Dataset entries
* * * *

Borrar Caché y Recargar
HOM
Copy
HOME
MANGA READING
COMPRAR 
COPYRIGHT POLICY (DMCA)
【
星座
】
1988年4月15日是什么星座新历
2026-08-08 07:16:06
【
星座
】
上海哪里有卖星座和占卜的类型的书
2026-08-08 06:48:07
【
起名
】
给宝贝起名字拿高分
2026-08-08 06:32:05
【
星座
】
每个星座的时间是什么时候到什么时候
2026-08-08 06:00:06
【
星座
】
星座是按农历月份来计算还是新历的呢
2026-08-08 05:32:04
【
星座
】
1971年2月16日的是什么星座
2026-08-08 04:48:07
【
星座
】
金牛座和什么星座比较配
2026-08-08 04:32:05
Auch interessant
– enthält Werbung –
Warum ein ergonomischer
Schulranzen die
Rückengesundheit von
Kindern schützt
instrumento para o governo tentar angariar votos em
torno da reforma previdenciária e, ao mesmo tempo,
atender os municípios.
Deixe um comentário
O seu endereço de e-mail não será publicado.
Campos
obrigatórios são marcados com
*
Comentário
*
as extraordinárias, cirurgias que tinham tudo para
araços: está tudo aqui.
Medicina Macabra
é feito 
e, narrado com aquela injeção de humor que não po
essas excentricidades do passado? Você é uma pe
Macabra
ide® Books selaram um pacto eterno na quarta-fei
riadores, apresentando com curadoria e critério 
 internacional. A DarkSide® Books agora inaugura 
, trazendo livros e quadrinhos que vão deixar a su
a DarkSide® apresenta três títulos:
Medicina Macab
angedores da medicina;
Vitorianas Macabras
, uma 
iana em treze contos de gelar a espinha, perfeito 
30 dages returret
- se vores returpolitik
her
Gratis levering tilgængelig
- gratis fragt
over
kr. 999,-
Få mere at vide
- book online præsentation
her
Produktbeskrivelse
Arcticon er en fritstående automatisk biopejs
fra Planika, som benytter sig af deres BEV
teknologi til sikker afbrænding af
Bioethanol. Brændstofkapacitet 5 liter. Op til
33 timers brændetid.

* * * *

- EXERCISE DETAILS
Whichever lines of the records above hold the word "tudo" should all be copied out.

- REPLY
as extraordinárias, cirurgias que tinham tudo para
araços: está tudo aqui.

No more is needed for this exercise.